Supplied records Start Marker

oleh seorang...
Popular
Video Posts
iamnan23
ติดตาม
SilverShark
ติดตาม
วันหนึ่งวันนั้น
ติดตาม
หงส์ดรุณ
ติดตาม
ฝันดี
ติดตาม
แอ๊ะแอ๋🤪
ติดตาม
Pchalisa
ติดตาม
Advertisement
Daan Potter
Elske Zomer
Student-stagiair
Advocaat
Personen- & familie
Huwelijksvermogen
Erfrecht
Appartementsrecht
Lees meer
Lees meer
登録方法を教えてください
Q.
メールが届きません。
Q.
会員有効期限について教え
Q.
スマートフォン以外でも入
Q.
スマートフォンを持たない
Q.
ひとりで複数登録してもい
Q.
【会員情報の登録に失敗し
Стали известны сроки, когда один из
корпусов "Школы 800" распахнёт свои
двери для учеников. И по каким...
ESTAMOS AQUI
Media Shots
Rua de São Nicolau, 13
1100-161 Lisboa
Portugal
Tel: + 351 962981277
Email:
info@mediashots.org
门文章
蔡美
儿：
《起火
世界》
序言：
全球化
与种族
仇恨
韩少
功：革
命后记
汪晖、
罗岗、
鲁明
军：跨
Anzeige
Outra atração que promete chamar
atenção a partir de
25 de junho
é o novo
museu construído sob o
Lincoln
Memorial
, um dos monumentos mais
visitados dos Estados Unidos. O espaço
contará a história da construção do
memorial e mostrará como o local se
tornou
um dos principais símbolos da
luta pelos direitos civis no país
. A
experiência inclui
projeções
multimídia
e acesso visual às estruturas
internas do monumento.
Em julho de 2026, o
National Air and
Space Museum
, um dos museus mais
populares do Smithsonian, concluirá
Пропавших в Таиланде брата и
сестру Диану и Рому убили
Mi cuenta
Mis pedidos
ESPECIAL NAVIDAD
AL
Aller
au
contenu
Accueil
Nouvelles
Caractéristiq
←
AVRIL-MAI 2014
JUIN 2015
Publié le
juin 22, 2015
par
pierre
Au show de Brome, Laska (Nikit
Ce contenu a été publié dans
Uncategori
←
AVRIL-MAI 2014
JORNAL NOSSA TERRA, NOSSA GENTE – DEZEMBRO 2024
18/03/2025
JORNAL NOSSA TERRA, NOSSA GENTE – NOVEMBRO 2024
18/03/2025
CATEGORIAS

Supplied records End Marker

Make an exact transcription of the entries above.

# Response to the exercise:
oleh seorang...
Popular
Video Posts
iamnan23
ติดตาม
SilverShark
ติดตาม
วันหนึ่งวันนั้น
ติดตาม
หงส์ดรุณ
ติดตาม
ฝันดี
ติดตาม
แอ๊ะแอ๋🤪
ติดตาม
Pchalisa
ติดตาม
Advertisement
Daan Potter
Elske Zomer
Student-stagiair
Advocaat
Personen- & familie
Huwelijksvermogen
Erfrecht
Appartementsrecht
Lees meer
Lees meer
登録方法を教えてください
Q.
メールが届きません。
Q.
会員有効期限について教え
Q.
スマートフォン以外でも入
Q.
スマートフォンを持たない
Q.
ひとりで複数登録してもい
Q.
【会員情報の登録に失敗し
Стали известны сроки, когда один из
корпусов "Школы 800" распахнёт свои
двери для учеников. И по каким...
ESTAMOS AQUI
Media Shots
Rua de São Nicolau, 13
1100-161 Lisboa
Portugal
Tel: + 351 962981277
Email:
info@mediashots.org
门文章
蔡美
儿：
《起火
世界》
序言：
全球化
与种族
仇恨
韩少
功：革
命后记
汪晖、
罗岗、
鲁明
军：跨
Anzeige
Outra atração que promete chamar
atenção a partir de
25 de junho
é o novo
museu construído sob o
Lincoln
Memorial
, um dos monumentos mais
visitados dos Estados Unidos. O espaço
contará a história da construção do
memorial e mostrará como o local se
tornou
um dos principais símbolos da
luta pelos direitos civis no país
. A
experiência inclui
projeções
multimídia
e acesso visual às estruturas
internas do monumento.
Em julho de 2026, o
National Air and
Space Museum
, um dos museus mais
populares do Smithsonian, concluirá
Пропавших в Таиланде брата и
сестру Диану и Рому убили
Mi cuenta
Mis pedidos
ESPECIAL NAVIDAD
AL
Aller
au
contenu
Accueil
Nouvelles
Caractéristiq
←
AVRIL-MAI 2014
JUIN 2015
Publié le
juin 22, 2015
par
pierre
Au show de Brome, Laska (Nikit
Ce contenu a été publié dans
Uncategori
←
AVRIL-MAI 2014
JORNAL NOSSA TERRA, NOSSA GENTE – DEZEMBRO 2024
18/03/2025
JORNAL NOSSA TERRA, NOSSA GENTE – NOVEMBRO 2024
18/03/2025
CATEGORIAS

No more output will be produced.